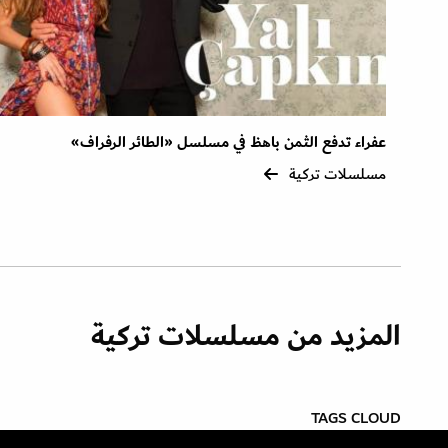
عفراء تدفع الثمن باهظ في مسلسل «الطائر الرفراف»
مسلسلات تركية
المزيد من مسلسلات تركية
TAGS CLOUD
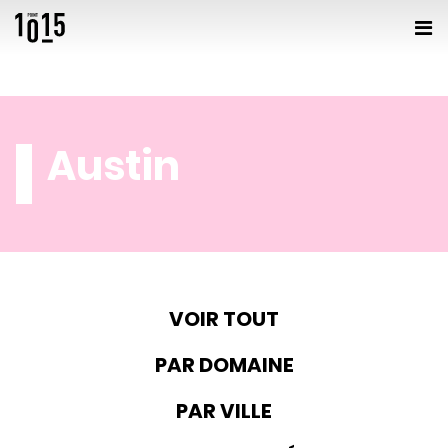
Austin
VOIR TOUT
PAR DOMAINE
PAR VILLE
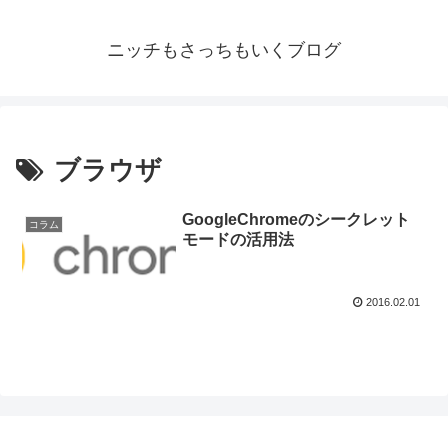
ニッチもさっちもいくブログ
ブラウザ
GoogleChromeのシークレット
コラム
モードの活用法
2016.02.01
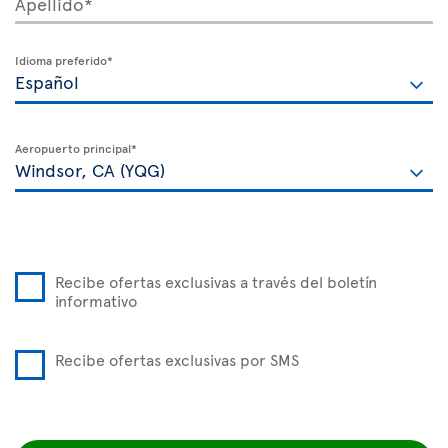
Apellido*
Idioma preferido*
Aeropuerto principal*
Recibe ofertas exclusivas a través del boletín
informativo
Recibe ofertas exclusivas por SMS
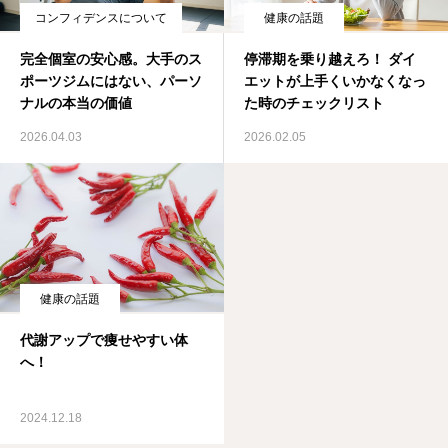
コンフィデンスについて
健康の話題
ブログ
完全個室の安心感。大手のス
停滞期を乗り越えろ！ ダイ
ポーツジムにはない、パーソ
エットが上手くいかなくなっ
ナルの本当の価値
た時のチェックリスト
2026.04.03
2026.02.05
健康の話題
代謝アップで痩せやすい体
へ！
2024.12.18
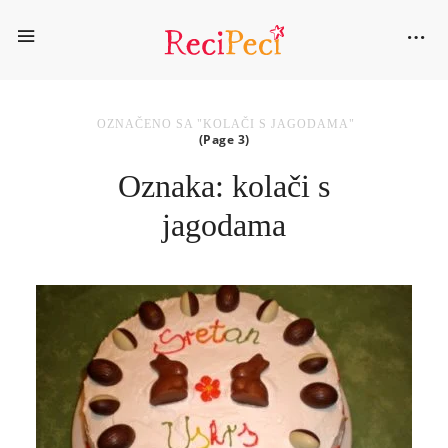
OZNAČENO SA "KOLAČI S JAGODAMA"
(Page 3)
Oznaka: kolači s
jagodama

━━━━━━━━━━━━━━━━

* WORK TO COMPLETE:
Your answer must be only the lines from the one that holds "Idioma preferido*" to the end of the listing, each restated word for word, with both ends kept and pictures left out.

* REPLY:
Idioma preferido*
Aeropuerto principal*
Recibe ofertas exclusivas a través del boletín
informativo
Recibe ofertas exclusivas por SMS
コンフィデンスについて
健康の話題
ブログ
完全個室の安心感。大手のス
停滞期を乗り越えろ！ ダイ
ポーツジムにはない、パーソ
エットが上手くいかなくなっ
ナルの本当の価値
た時のチェックリスト
2026.04.03
2026.02.05
健康の話題
代謝アップで痩せやすい体
へ！
2024.12.18
OZNAČENO SA "KOLAČI S JAGODAMA"
(Page 3)
Oznaka: kolači s
jagodama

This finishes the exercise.